[Collected data]

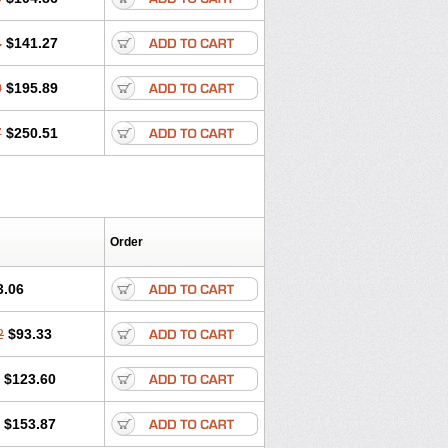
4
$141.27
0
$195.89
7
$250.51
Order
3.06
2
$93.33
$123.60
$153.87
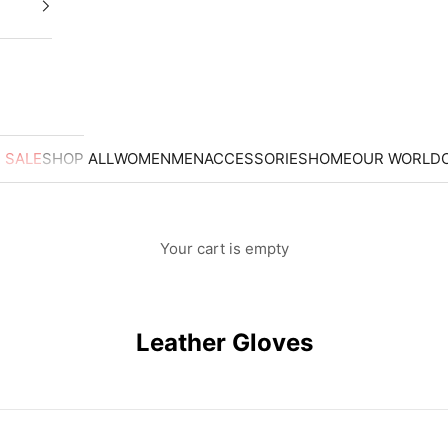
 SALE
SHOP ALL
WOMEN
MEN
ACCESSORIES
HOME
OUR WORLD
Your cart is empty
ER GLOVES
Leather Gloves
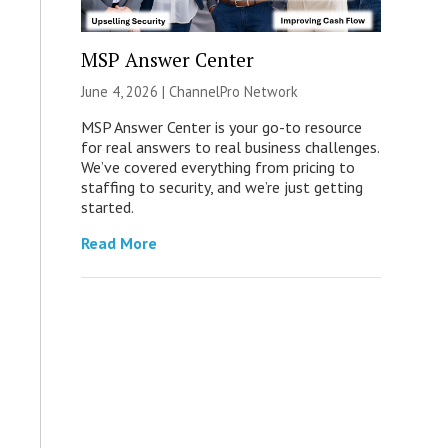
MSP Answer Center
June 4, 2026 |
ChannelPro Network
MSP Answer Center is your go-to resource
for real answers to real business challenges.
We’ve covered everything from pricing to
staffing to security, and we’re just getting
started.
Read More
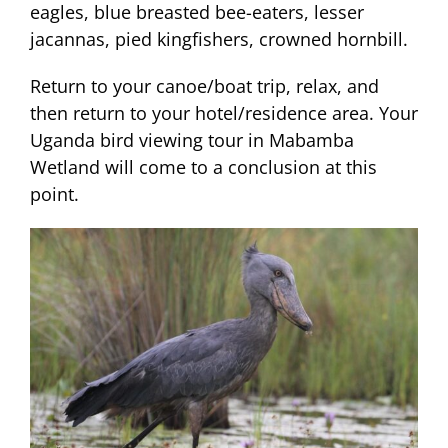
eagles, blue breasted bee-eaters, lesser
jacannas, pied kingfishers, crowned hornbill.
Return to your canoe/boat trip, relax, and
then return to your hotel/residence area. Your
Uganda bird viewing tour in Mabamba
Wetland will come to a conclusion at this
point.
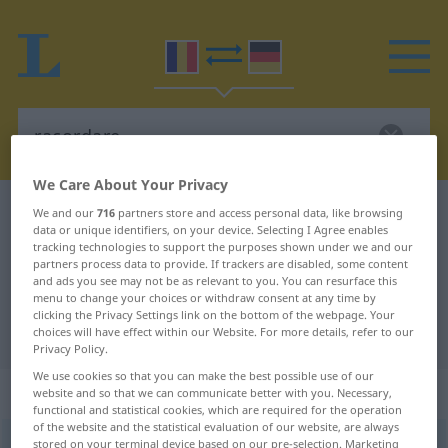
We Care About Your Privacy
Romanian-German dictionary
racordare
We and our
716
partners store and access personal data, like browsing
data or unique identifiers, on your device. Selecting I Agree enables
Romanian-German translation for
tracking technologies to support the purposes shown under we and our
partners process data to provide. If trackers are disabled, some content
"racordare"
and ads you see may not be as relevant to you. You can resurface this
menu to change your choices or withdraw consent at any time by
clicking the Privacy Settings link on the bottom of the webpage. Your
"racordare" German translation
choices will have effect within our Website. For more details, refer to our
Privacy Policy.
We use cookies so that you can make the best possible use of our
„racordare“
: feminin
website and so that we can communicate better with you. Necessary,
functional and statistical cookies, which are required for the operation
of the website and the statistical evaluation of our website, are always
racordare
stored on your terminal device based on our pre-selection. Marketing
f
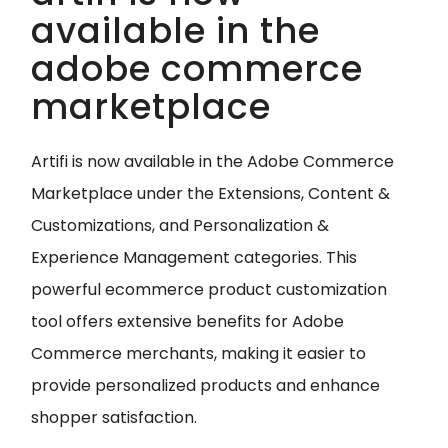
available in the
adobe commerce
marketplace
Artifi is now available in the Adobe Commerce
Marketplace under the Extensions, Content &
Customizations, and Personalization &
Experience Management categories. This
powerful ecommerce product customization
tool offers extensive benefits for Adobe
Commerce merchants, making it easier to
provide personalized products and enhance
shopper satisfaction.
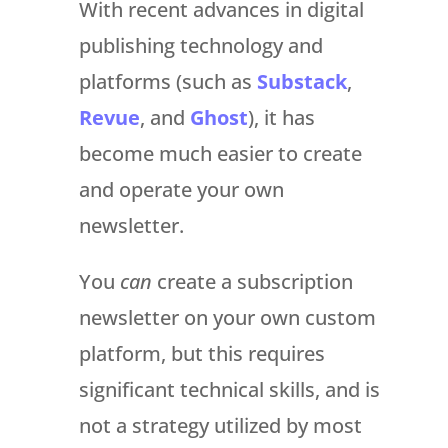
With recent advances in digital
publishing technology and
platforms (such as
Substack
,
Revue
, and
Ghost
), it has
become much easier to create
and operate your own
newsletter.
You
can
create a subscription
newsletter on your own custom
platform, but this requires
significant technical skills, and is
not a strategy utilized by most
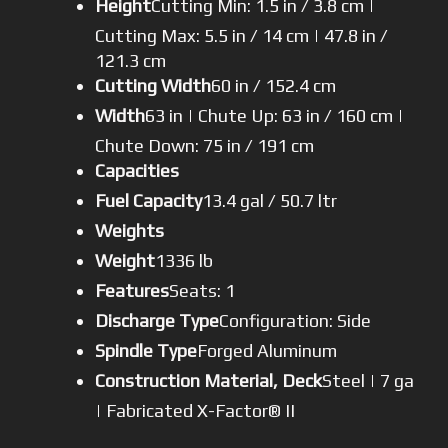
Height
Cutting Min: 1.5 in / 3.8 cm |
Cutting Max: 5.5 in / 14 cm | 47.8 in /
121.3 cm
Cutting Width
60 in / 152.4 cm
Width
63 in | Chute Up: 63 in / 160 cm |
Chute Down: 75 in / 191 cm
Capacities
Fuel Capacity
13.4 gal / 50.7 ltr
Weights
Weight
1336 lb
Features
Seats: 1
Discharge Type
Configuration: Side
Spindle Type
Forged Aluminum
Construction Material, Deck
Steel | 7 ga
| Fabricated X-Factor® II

[Work task] The data above must be written out again word for word, without its pictures.

[Response area]
4
$141.27
0
$195.89
7
$250.51
Order
3.06
2
$93.33
$123.60
$153.87
 SALE
SHOP ALL
WOMEN
MEN
ACCESSORIES
HOME
OUR WORLD
Your cart is empty
ER GLOVES
Leather Gloves
MSP Answer Center
June 4, 2026 |
ChannelPro Network
MSP Answer Center is your go-to resource
for real answers to real business challenges.
We’ve covered everything from pricing to
staffing to security, and we’re just getting
started.
Read More
eagles, blue breasted bee-eaters, lesser
jacannas, pied kingfishers, crowned hornbill.
Return to your canoe/boat trip, relax, and
then return to your hotel/residence area. Your
Uganda bird viewing tour in Mabamba
Wetland will come to a conclusion at this
point.
We Care About Your Privacy
Romanian-German dictionary
racordare
We and our
716
partners store and access personal data, like browsing
data or unique identifiers, on your device. Selecting I Agree enables
Romanian-German translation for
tracking technologies to support the purposes shown under we and our
partners process data to provide. If trackers are disabled, some content
"racordare"
and ads you see may not be as relevant to you. You can resurface this
menu to change your choices or withdraw consent at any time by
clicking the Privacy Settings link on the bottom of the webpage. Your
"racordare" German translation
choices will have effect within our Website. For more details, refer to our
Privacy Policy.
We use cookies so that you can make the best possible use of our
„racordare“
: feminin
website and so that we can communicate better with you. Necessary,
functional and statistical cookies, which are required for the operation
of the website and the statistical evaluation of our website, are always
racordare
stored on your terminal device based on our pre-selection. Marketing
f
available in the
adobe commerce
marketplace
Artifi is now available in the Adobe Commerce
Marketplace under the Extensions, Content &
Customizations, and Personalization &
Experience Management categories. This
powerful ecommerce product customization
tool offers extensive benefits for Adobe
Commerce merchants, making it easier to
provide personalized products and enhance
shopper satisfaction.
With recent advances in digital
publishing technology and
platforms (such as
Substack
,
Revue
, and
Ghost
), it has
become much easier to create
and operate your own
newsletter.
You
can
create a subscription
newsletter on your own custom
platform, but this requires
significant technical skills, and is
not a strategy utilized by most
Height
Cutting Min: 1.5 in / 3.8 cm |
Cutting Max: 5.5 in / 14 cm | 47.8 in /
121.3 cm
Cutting Width
60 in / 152.4 cm
Width
63 in | Chute Up: 63 in / 160 cm |
Chute Down: 75 in / 191 cm
Capacities
Fuel Capacity
13.4 gal / 50.7 ltr
Weights
Weight
1336 lb
Features
Seats: 1
Discharge Type
Configuration: Side
Spindle Type
Forged Aluminum
Construction Material, Deck
Steel | 7 ga
| Fabricated X-Factor® II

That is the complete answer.